Em 2020, a minha mãe morreu e não pude voltar à Irlanda para ir ao funeral devido à pandemia. Tive que acompanhá-lo sozinha online. Quando a missa começou ouvi as palavras que eram ditas como se nunca as tivesse ouvido antes na minha vida. Pela primeira vez tive a sensação de que elas se dirigiam diretamente a mim. Nunca tinha me dado conta da beleza da missa e desde esse dia comecei a acompanhá-la diariamente online. Era o único momento em que sentia um pouco de paz. Mas também devia ser honesta comigo mesma. As minhas perguntas continuavam sem resposta. Comecei a pesquisar na internet e a falar com amigos cristãos. Havia algo que me impedia de participar da vida de uma comunidade cristã. O cristianismo que conhecia me parecia imbuído de uma espécie de “positividade tóxica”. Não parecia algo onde as minhas perguntas, dúvidas e lutas pudessem encontrar um lugar. Os cristãos me davam a sensação de ser um clube exclusivo, elitista e arrogante.
Pedi ajuda ao sacerdote da minha cidade natal na Irlanda e ele me recomendou que eu lesse vários textos de Luigi Giussani, os quais ele achava que podiam me ajudar. Entre eles havia um fragmento intitulado Simão, tu me amas? Fiquei tão impactada que quis conhecer tudo o que esse padre italiano dizia. No que ele escrevia havia uma sinceridade profunda e uma grande compaixão pelo humano.
Pouco tempo depois, comecei a me conectar às reuniões de Escola de Comunidade pelo Zoom com pessoas coreanas e japonesas para conhecer melhor seus ensinamentos. Mas o que aprendi foi muito mais. Eu conheci um grupo de pessoas que compartilha sinceramente as dificuldades da vida e tenta encontrar Deus em suas fadigas e em seus limites. Um lugar onde «todo limite se abre para uma realidade infinita», como um dos meus novos amigos me disse. Em Deixar marcas na história do mundo lemos que «o homem deve se sentir sempre, sincera e humildemente, em busca. […] Quem sofre a ilusão de já ter descoberto tudo, de já não ter nada a buscar, corre o risco de descartar, ao longo do caminho, precisamente os encontros que podem ser mais significativos». Na Escola de Comunidade de Seul encontrei companheiros de vida e de busca sinceros e gentis.

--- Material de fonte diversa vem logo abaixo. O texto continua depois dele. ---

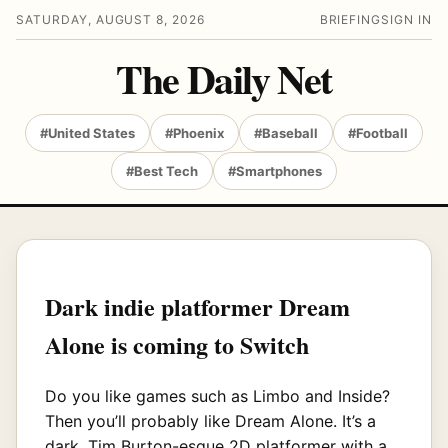
SATURDAY, AUGUST 8, 2026
BRIEFING
SIGN IN
The Daily Net
#United States
#Phoenix
#Baseball
#Football
#Best Tech
#Smartphones
Dark indie platformer Dream
Alone is coming to Switch
Do you like games such as Limbo and Inside?
Then you’ll probably like Dream Alone. It’s a
dark, Tim Burton-esque 2D platformer with a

A fé da minha infância desmoronou diante das dificuldades da vida. A minha fé adulta, a que tenho hoje, se apoia no fato de que sou fraca demais para seguir adiante sozinha. Estava acostumada a olhar com desdém para a minha fraqueza, mas agora eu sou grata por ela. Ela me lembra do que eu verdadeiramente necessito. Você não pode encontrar algo que não busca. E você não busca algo seriamente se não o necessita. Comecei a buscar ansiosamente a Deus porque preciso d’Ele. Isso não significa que eu já tenha todas as respostas, mas sim companheiros de Escola de Comunidade que me acompanham nesta jornada.